Mimosa Legacy
15 - 04
2015
Mimosa Legacy
i. Near the spreading mimosa canopy
we sat. Powder puffs soft and Southern formed a pink parade.
Sweet perfume lingered from that world, a world of
Our Father’s filled with hummingbirds and butterflies.
From Lebanon this heirloom seedling came—a love note
Aunt Peggy sent us off the mother tree; a daughter mimosa
blessed our return from foreign soil, home. That tiny seedling
grew, swollen to capacity like a giant umbrella shading our yard,
teemed with life, this year, like Lebanon’s original one had,
like Grandma’s did in Dunn. As children, we girls scaled
the tree, picked its sweet-scented puffs. Other heirloom plantings,
hand cut with love, seedlings and crocuses met us winging
home from overseas. I treasured the poetry of the flowers
Peggy shared, tossed across the highway divide like a bouquet—
heritage flowers bearing names that read like A Child’s Garden
of Verses—lily of the valley, daffodil and jonquil, peonies
and pansies, magnolia, Star of David, antique rose and mums,
silver bells and cockle shells.
ii. I can see Aunt Peggy kneeling
by the great elm oak—bed around its roots trowel-tended,
flowers birthed under deft strokes by fingers which mastered
the ivories as well, bounced over keys. She sang songs appropriate
to every occasion, silly or serious, like Toothpick Alice
who washed herself down the tub drain. We heard her play
the Blues, Broadway hits, Bach’s cantatas, Czerny’s exercises,
Bethoven, Mozart, and Liszt. Peggy and Granny Mac gathered
us around the baby grand with hymns we all would sing.

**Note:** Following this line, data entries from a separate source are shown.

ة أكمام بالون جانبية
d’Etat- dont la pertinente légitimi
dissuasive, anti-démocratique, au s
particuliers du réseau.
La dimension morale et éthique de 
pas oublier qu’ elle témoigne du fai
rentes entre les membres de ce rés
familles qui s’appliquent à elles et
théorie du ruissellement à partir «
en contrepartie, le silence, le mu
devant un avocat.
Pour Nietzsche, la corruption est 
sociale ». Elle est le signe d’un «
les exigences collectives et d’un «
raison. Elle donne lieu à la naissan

Aunt Peggy’s wit was a sharp tool that honed a pithy truth,
words sliced facts accurately. Grandma’s character alive
in just three words, “whim of iron.” To the man who died
in a flight of helium balloons tied onto his chair, the word
was, “Let that be a lesson to him.”
iii. Aunt Peggy poured skill
and energy into the arts, brought symphonies to the school,
art exhibits to the county. At First Presbyterian, she chose
the Sunday anthem, taught choir members how to pronounce,
hold notes, come in on time, hit the right key. Her soft spot,
her passion, was her children, inviting cousins in, as well.

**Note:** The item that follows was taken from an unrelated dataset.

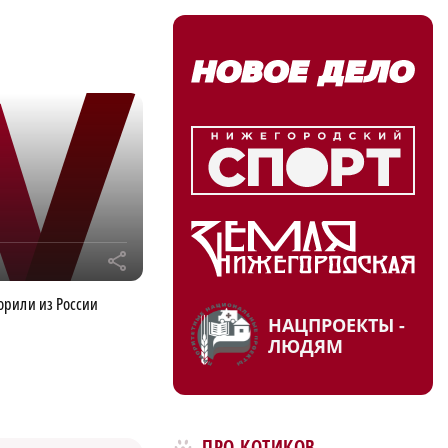
r
орили из России
НАЦПРОЕКТЫ -
ЛЮДЯМ
ПРО КОТИКОВ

Family watched as hope dipped to agony as for two hours
we searched for Gene. She wandered, heart breaking, until
she found him slumped low in the jeep asleep after a game
of hide ‘n seek. She burned the highway up looking for Louise
and me. Lost in the woods two miles down. Anger surfaced
once we were safe, in justice meted out—me banned from
your presence, separated two weeks—one for each hour of pain.

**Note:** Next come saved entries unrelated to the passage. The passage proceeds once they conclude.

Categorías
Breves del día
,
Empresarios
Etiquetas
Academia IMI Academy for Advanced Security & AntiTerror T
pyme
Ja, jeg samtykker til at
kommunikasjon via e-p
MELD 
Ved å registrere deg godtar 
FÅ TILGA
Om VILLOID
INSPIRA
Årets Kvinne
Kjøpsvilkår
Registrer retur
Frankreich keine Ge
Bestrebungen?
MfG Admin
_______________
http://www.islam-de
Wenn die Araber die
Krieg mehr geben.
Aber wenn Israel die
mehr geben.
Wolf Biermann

iv. We spent a winter with you
at Lebanon when our heater broke. Aunt Peggy and Uncle Gene
absorbed us as their own; she invited us to Christmas in MacDonald;
where I read stories to Granny Mac in bed. Aunt Peggy followed
each of us with avid interest, detailed her grandchildren’s, great-nephews’
and nieces’ whereabouts, talents, interests, hurts, and victories
with love and concern. She dared tell me when my mothering
should change. Aunt Peggy’s presence lingers among us, joins
that of Uncle Gene’s: their legacy is our heritage. A canopy
of blossoms rises from green leaves, forms a house like a mimosa
of diversely-grafted children, scented flowers, of rosemary and sage.